When to Use Each Approach
Use Legacy BioCypher for:
- Large-scale ETL pipelines (>100K nodes)
- Database integration (Neo4j, PostgreSQL, etc.)
- Complex ontology requirements
- Production systems requiring robust validation
- Batch processing of large datasets
- Multiple output formats
- Provenance tracking and metadata management
- Data source integration
- Complex configuration requirements
Use New Implementation for:
- Agent workflows and LLM integration
- Interactive exploration and prototyping
- Small to medium datasets (<100K nodes)
- Research and development
- Simple graph operations
- Maximum flexibility requirements
- Rapid prototyping
- Educational purposes
Migration Strategy
Gradual Migration Approach
- Start with New Implementation for new projects
- Use Legacy BioCypher for existing ETL pipelines
- Migrate incrementally as features are added
- Use wrapper methods for compatibility
- Plan for Phase 2 feature additions
Hybrid Approach
# Use both approaches together
from biocypher import BioCypher, create_workflow
# Legacy for ETL
legacy_bc = BioCypher(offline=True, dbms="neo4j")

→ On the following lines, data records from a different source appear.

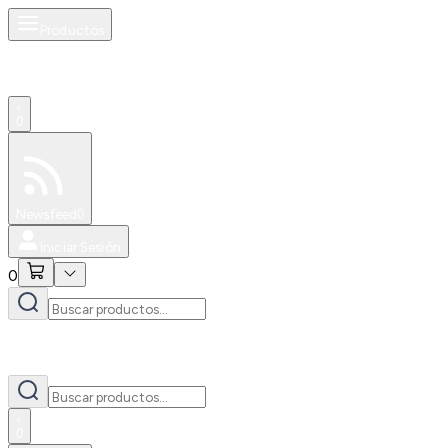
Productos
0
Especiales
Newsfeed
0
Iniciar Sesión
0
0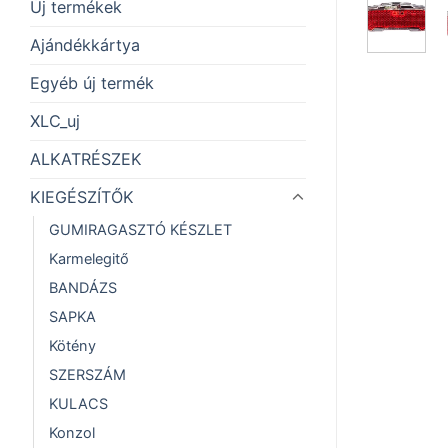
Új termékek
Ajándékkártya
Egyéb új termék
XLC_uj
ALKATRÉSZEK
KIEGÉSZÍTŐK
GUMIRAGASZTÓ KÉSZLET
Karmelegitő
BANDÁZS
SAPKA
Kötény
SZERSZÁM
KULACS
Konzol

# ... process large dataset ...
# New for interactive work
workflow = create_workflow("interactive_graph")
# ... explore and analyze ...
Future Roadmap
The limitations identified above will be addressed in future phases:
- Phase 2: Enhanced ontology support, batch processing, more output formats
- Phase 3: Advanced validation, metadata handling, data source integration
- Phase 4: Unified interface with full legacy compatibility
This migration represents BioCypher's evolution from a batch ETL tool to a comprehensive knowledge graph framework for the AI era, with a clear path for addressing current limitations.